How Will an Oil Price Drop Impact Consumers at the Pump and Beyond?
Oil prices recently plunged after Russia and the Organization of Petroleum Exporters (OPEC) failed to agree to a reduction in production even as concerns about the effects of the coronavirus causing COVID-19 are felt globally. In retaliation for the rift, Saudi Arabia, the second-largest producer of oil behind the U.S., cut its price, shocking financial markets. But does an oil price drop impact gas prices at the pump for consumers?
The short answer is yes. The long answer is more complicated. The price of oil and the price of gasoline are closely correlated since gas is made from oil. But it takes about six weeks for gas prices to reflect a change in oil prices. However, individual gas stations set the price per gallon, so there can be wide variations in prices well within that six-week window.
On a global scale, for the last three years, OPEC and Russia have coordinated production of oil with a goal of controlling global markets and crippling the U.S.’s surging shale oil industry. But to the dismay of the OPEC-Russia cooperation, the shale industry hasn’t gone bankrupt. Instead, in 2018, the U.S. became the largest producer of oil in the world and a net oil exporter, meaning it ships out more oil than it ships in. As a result, the OPEC-Russia alliance turned to China to meet its growing demand for energy even as the U.S. continued pumping out the shale version of black gold.
But with Asia’s energy demand declining due to the coronavirus outbreak, oil is flooding the market and prices are plummeting, which is why OPEC asked its members and Russia (an ally but not an OPEC participant) to cut production. With Russia’s refusal to cooperate, Saudi Arabia retaliated by dramatically cutting its price, sending crude oil markets off a cliff not seen since 1991. The U.S. also exports to Asia, so American oil producers are feeling the effects of weakening demand and prices for shale oil are falling as well, so gas prices won’t be far behind.
Typically, lower energy prices are good for consumers, putting more money in wallets to spend elsewhere. But since the root of the lower prices is an overall deceleration in the global economy while everyone’s holed up fearing the coronavirus, the savings benefits may not be realized in more spending.
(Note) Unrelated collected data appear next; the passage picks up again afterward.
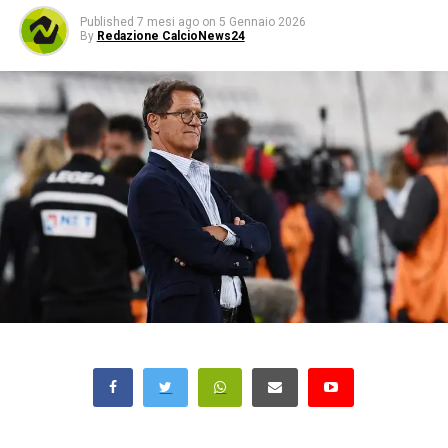
Published
7 mesi ago
on
5 Gennaio 2026
By
Redazione CalcioNews24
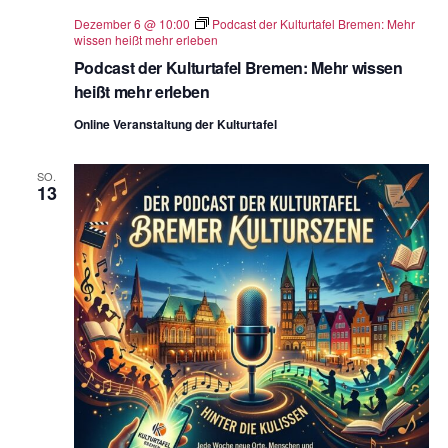
Dezember 6 @ 10:00
Podcast der Kulturtafel Bremen: Mehr
wissen heißt mehr erleben
Podcast der Kulturtafel Bremen: Mehr wissen
heißt mehr erleben
Online Veranstaltung der Kulturtafel
SO.
13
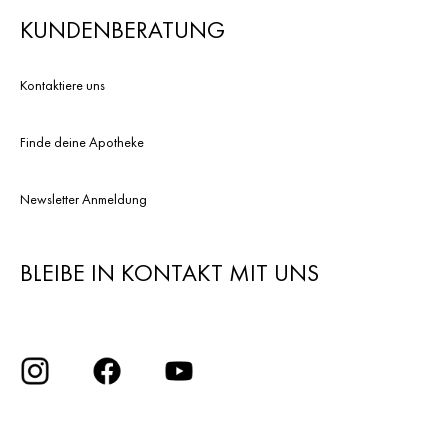
KUNDENBERATUNG
Kontaktiere uns
Finde deine Apotheke
Newsletter Anmeldung
BLEIBE IN KONTAKT MIT UNS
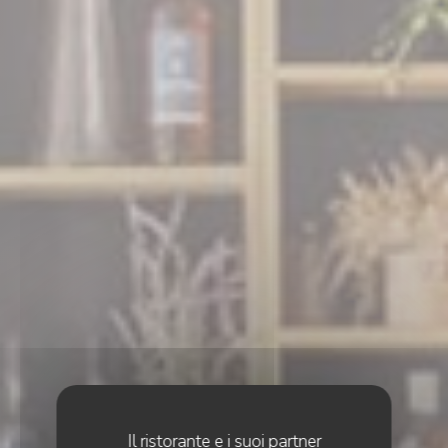
Il ristorante e i suoi partner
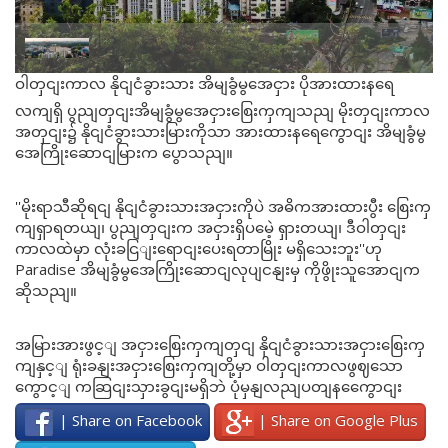
ဝါတှငျးကာလ နိုငျငံခွားသား အိမျခွံမွအေငှား ပိုအားထားနရေ
လကျရှိ ပွညျတှငျးအိမျခွံမွအေငှားစြေးကှကျသညျ မိုးတှငျးကာလ
အတှငျး၌ နိုငျငံခွားသားမြားကိုသာ အားထားနရေကွောငျး အိမျခွံမွ
အေကြိုးဆောငျမြားက ပွောသညျ။
''မိုးရာသီဆိုရငျ နိုငျငံခွားသားအငှားကိုပဲ အဓိကအားထားပွီး စြေးကှ
ကျရှာရတယျ၊ ပွညျတှငျးက အငှားရှိပမေဲ့ ရှားတယျ၊ ဒီဝါတှငျး
ကာလထဲမှာ လုံးခငြျးရောငျးပေးရတာမြိုး မရှိသေးဘူး''ဟု
Paradise အိမျခွံမွအေကြိုးဆောငျလုပျငနျးမှ ကိုဖွိုးသူအောငျက
ဆိုသညျ။
အမြားအားဖွင့ျ အငှားစြေးကှကျတှငျ နိုငျငံခွားသားအငှားစြေးကှ
ကျနှင့ျ ရုံးခနျးအငှားစြေးကှကျတို့မှာ ဝါတှငျးကာလဖွဈသော
ကွောင့ျ ကဆြငျးသှားခွငျးမရှိဘဲ ပုံမှနျလညျပတျနကွေောငျး
| Share on Facebook
| Share on Google Plus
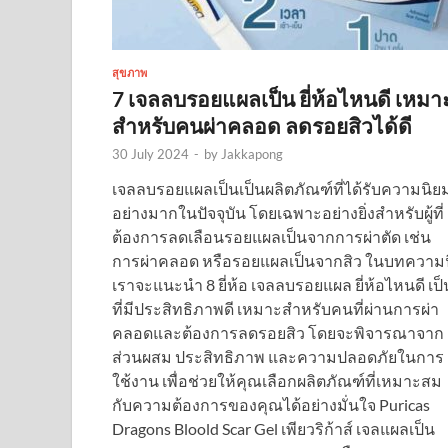
สุขภาพ
7 เจลลบรอยแผลเป็น ยี่ห้อไหนดี เหมา
สำหรับคนผ่าคลอด ลดรอยสิวได้ดี
30 July 2024
-
by
Jakkapong
เจลลบรอยแผลเป็นเป็นผลิตภัณฑ์ที่ได้รับความนิย
อย่างมากในปัจจุบัน โดยเฉพาะอย่างยิ่งสำหรับผู้ที่
ต้องการลดเลือนรอยแผลเป็นจากการผ่าตัด เช่น
การผ่าคลอด หรือรอยแผลเป็นจากสิว ในบทความนี
เราจะแนะนำ 8 ยี่ห้อ เจลลบรอยแผล ยี่ห้อไหนดี เป็
ที่มีประสิทธิภาพดี เหมาะสำหรับคนที่ผ่านการผ่า
คลอดและต้องการลดรอยสิว โดยจะพิจารณาจาก
ส่วนผสม ประสิทธิภาพ และความปลอดภัยในการ
ใช้งาน เพื่อช่วยให้คุณเลือกผลิตภัณฑ์ที่เหมาะสม
กับความต้องการของคุณได้อย่างมั่นใจ Puricas
Dragons Bloold Scar Gel เพียวริก้าส์ เจลแผลเป็น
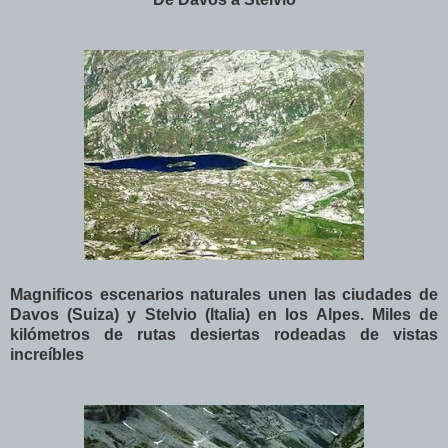
Magnificos escenarios naturales unen las ciudades de
Davos (Suiza) y Stelvio (Italia) en los Alpes. Miles de
kilómetros de rutas desiertas rodeadas de vistas
increíbles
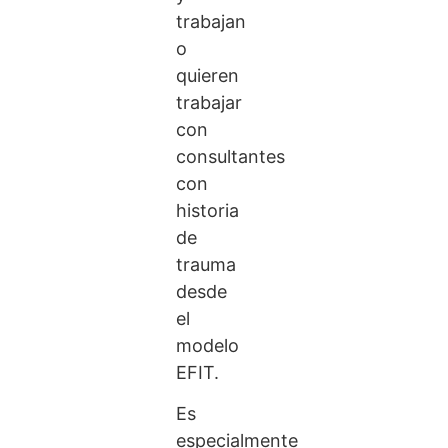
trabajan
o
quieren
trabajar
con
consultantes
con
historia
de
trauma
desde
el
modelo
EFIT.
Es
especialmente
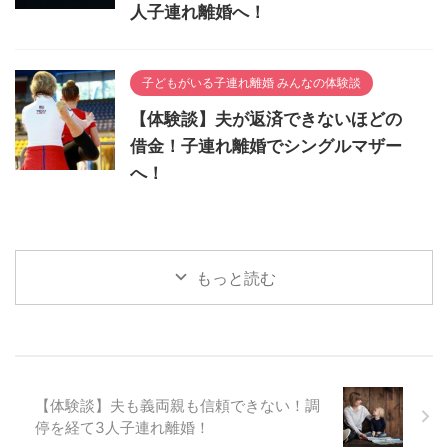
人子連れ離婚へ！
子どもがいる子連れ離婚 みんなの体験談
【体験談】夫が返済できないほどの
借金！子連れ離婚でシングルマザー
へ！
もっと読む
【体験談】夫も義両親も信頼できない！調
停を経て3人子連れ離婚！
Instead, insecurity and trepidation may lead to stockpiling of cash as consumers stay close to home, travel plans are cancelled, and large festivals and conferences are nixed.
In particular, slowing consumer demand for discretionary outlays negatively impacts service industry and gig economy workers such as restaurants, hotels, conference centers, and related vendors across a wide swath of any economy. Households may also feel the impact of a crippled stock market with lower projections in salaries, bonuses, commissions, and even job losses.
The bottom line is any savings from lower energy prices – including heating oil and propane – may be washed away in lost income and stock market forfeitures as the global economy bears the brunt of the coronavirus epidemic.